EXERCISE INPUTS Block Start

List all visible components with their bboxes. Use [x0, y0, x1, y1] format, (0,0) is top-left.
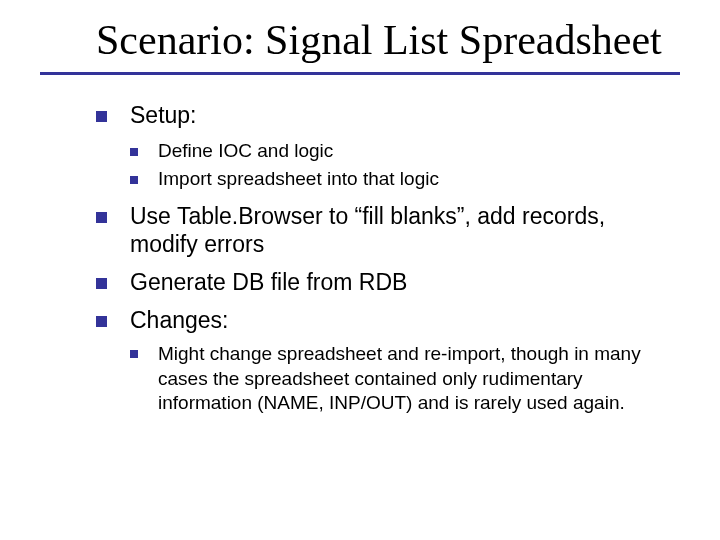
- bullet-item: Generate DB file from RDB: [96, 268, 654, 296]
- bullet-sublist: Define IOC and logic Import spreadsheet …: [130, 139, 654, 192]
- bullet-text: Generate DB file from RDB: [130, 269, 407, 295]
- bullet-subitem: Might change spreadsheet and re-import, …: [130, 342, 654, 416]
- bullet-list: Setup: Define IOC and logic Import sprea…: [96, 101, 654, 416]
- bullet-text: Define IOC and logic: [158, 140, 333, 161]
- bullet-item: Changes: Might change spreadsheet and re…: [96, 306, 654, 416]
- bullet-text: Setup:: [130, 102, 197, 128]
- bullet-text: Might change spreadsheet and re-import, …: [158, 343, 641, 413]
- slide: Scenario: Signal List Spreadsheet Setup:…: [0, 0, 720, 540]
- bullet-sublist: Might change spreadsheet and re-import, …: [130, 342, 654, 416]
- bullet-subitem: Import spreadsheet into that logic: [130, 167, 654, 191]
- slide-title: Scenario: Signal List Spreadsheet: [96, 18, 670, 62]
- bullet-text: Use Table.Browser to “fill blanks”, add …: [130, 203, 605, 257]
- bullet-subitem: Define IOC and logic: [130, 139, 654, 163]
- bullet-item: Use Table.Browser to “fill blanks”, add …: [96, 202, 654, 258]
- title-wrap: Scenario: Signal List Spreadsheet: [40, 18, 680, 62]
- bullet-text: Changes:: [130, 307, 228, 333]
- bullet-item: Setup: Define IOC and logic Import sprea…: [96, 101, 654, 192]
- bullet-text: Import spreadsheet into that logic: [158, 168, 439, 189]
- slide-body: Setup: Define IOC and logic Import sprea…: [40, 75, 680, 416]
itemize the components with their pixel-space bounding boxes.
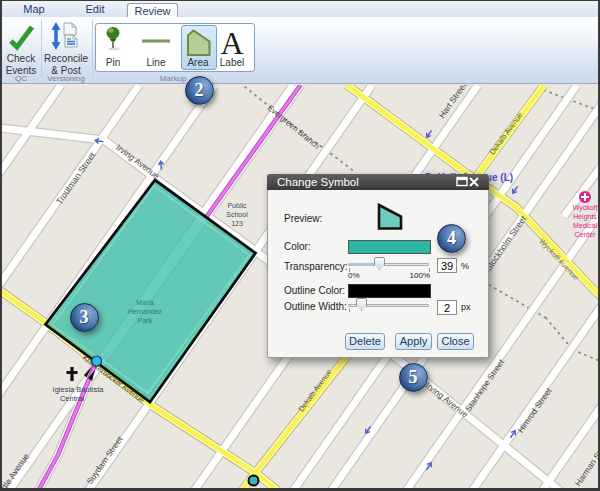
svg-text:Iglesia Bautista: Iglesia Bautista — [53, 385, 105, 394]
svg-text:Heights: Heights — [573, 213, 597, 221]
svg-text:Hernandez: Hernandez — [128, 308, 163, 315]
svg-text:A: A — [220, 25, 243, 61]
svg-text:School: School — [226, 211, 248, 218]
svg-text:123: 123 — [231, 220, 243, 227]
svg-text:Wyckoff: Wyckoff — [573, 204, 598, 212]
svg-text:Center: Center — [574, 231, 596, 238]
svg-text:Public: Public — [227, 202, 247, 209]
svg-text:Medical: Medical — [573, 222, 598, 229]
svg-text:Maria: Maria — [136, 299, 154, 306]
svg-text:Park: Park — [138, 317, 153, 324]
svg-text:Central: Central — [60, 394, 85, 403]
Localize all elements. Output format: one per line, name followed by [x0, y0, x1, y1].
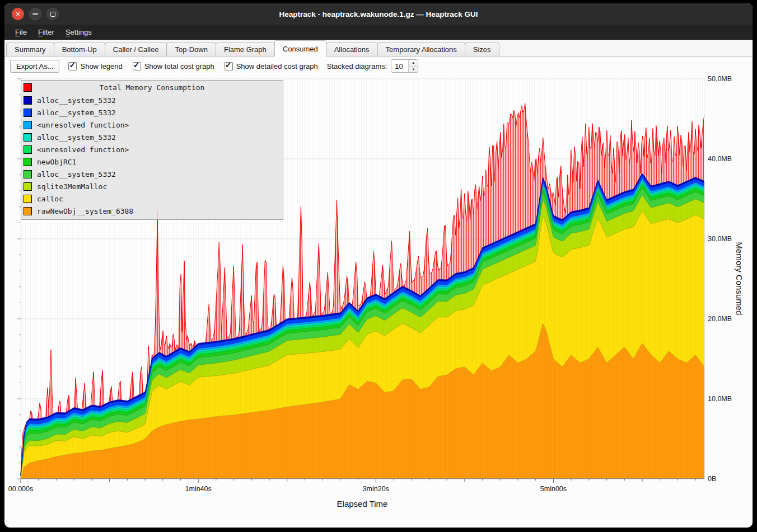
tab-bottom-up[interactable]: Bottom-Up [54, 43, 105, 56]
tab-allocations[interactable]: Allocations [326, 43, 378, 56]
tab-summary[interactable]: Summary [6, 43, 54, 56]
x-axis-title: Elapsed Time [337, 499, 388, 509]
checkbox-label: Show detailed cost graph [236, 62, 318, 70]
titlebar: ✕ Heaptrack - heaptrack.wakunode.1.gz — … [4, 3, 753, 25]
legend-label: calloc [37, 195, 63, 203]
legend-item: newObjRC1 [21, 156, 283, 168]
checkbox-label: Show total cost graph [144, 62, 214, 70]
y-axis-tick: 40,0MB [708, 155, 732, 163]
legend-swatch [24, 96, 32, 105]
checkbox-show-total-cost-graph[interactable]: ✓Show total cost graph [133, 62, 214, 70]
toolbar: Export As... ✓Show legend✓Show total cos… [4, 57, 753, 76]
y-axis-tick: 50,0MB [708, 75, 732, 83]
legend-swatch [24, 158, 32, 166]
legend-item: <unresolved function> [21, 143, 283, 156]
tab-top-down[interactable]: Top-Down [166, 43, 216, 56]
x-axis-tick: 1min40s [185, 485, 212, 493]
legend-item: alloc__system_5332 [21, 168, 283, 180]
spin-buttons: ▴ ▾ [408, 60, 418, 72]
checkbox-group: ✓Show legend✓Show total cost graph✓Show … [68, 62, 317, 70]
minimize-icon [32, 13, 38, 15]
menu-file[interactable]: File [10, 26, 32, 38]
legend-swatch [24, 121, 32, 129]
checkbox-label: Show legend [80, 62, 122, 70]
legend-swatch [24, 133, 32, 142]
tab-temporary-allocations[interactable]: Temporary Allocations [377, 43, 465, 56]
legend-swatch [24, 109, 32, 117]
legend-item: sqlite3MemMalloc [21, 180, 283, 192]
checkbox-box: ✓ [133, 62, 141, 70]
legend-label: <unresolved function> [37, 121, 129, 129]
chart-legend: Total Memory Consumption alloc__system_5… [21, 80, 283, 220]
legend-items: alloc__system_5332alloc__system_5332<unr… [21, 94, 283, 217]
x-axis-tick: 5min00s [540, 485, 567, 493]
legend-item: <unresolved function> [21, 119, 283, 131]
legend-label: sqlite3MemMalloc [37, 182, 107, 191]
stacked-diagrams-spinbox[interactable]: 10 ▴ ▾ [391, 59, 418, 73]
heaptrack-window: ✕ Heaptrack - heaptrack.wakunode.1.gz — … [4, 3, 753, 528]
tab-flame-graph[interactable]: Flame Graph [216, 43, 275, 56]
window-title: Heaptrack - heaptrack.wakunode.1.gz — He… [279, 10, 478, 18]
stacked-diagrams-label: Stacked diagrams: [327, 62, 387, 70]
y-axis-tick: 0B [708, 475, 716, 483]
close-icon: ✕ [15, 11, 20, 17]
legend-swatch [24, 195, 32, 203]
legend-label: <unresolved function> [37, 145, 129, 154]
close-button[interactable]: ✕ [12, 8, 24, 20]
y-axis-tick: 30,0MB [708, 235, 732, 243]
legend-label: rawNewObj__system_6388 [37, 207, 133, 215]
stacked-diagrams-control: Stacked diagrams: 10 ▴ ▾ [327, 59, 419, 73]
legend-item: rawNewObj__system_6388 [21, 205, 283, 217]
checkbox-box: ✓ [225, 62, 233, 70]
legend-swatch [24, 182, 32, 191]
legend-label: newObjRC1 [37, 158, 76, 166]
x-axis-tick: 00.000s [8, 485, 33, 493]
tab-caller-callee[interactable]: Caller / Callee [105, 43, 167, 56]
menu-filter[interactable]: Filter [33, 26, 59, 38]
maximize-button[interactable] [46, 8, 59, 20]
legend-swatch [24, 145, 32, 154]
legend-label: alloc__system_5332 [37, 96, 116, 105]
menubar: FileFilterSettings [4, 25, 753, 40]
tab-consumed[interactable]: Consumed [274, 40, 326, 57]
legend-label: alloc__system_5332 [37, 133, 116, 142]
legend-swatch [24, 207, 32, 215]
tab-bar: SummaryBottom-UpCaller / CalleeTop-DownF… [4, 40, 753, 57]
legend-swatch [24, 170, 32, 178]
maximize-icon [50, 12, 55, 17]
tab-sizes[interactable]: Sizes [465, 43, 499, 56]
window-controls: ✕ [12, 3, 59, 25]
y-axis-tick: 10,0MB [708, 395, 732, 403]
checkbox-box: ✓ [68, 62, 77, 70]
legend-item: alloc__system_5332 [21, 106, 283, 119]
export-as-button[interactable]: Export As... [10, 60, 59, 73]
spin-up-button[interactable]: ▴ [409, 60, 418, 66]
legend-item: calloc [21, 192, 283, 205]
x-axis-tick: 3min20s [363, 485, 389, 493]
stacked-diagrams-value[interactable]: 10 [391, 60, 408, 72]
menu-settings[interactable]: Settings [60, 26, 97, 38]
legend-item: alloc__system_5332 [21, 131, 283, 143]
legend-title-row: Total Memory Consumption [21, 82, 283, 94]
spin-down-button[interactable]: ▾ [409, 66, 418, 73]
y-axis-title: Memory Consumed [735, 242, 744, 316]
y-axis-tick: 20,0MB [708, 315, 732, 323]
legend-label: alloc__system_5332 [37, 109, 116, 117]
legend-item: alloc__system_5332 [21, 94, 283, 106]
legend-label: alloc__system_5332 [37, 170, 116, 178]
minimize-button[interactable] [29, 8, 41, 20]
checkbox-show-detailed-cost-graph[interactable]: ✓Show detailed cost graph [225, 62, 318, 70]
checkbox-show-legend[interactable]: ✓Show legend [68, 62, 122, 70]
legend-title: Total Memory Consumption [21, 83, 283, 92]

EXERCISE INPUTS Block End

(TASK OBJECTIVE) Every line in the entries that contains the word "function" should be counted, and the total stated alone.

(ANSWER TO THIS PROBLEM) 4